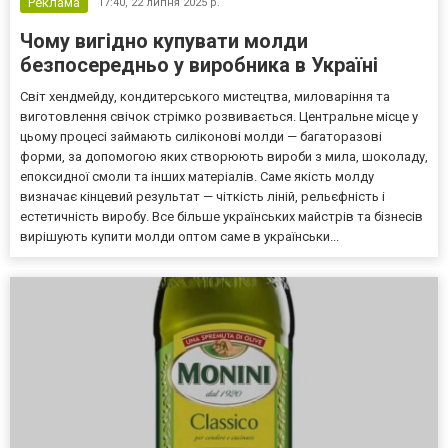
Реклама
17:40,
22 липня 2025 р.
Чому вигідно купувати молди
безпосередньо у виробника в Україні
Світ хендмейду, кондитерського мистецтва, миловаріння та
виготовлення свічок стрімко розвивається. Центральне місце у
цьому процесі займають силіконові молди — багаторазові
форми, за допомогою яких створюють вироби з мила, шоколаду,
епоксидної смоли та інших матеріалів. Саме якість молду
визначає кінцевий результат — чіткість ліній, рельєфність і
естетичність виробу. Все більше українських майстрів та бізнесів
вирішують купити молди оптом саме в українськи...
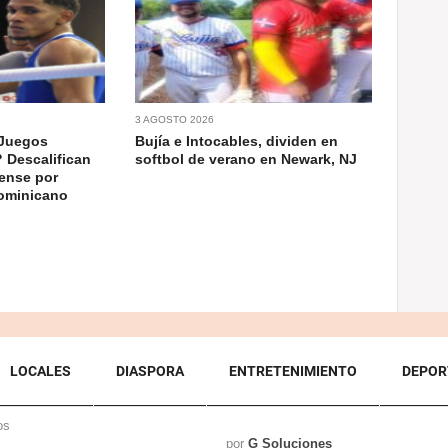
3 AGOSTO 2026
 Juegos
Bujía e Intocables, dividen en
 Descalifican
softbol de verano en Newark, NJ
ense por
dominicano
LOCALES
DIASPORA
ENTRETENIMIENTO
DEPOR
os
por
G Soluciones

----

> **EXERCISE INSTRUCTIONS**
Return each record exactly as given, excluding any image.

> **ANSWER BOX**
Реклама
17:40,
22 липня 2025 р.
Чому вигідно купувати молди
безпосередньо у виробника в Україні
Світ хендмейду, кондитерського мистецтва, миловаріння та
виготовлення свічок стрімко розвивається. Центральне місце у
цьому процесі займають силіконові молди — багаторазові
форми, за допомогою яких створюють вироби з мила, шоколаду,
епоксидної смоли та інших матеріалів. Саме якість молду
визначає кінцевий результат — чіткість ліній, рельєфність і
естетичність виробу. Все більше українських майстрів та бізнесів
вирішують купити молди оптом саме в українськи...
3 AGOSTO 2026
 Juegos
Bujía e Intocables, dividen en
 Descalifican
softbol de verano en Newark, NJ
ense por
dominicano
LOCALES
DIASPORA
ENTRETENIMIENTO
DEPOR
os
por
G Soluciones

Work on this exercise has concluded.